(Collected data)
⁂

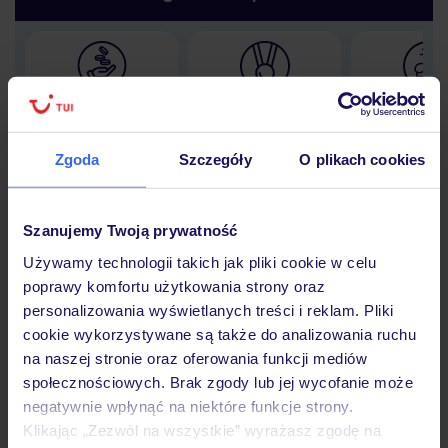
Lider niskich cen
Największe biuro
30 lat w P
podróży w Polsce
Zgoda
Szczegóły
O plikach cookies
Szanujemy Twoją prywatność
Hotel
Używamy technologii takich jak pliki cookie w celu
poprawy komfortu użytkowania strony oraz
personalizowania wyświetlanych treści i reklam. Pliki
Opinie
cookie wykorzystywane są także do analizowania ruchu
na naszej stronie oraz oferowania funkcji mediów
społecznościowych. Brak zgody lub jej wycofanie może
Pokoje
negatywnie wpłynąć na niektóre funkcje strony.
Klikając „Zezwól na wszystkie” wyrażasz zgodę na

⁂

### Exercise
Line by line, check the data above for the word "strony" and state how many lines contain it. Give only the number.

### Exercise result
2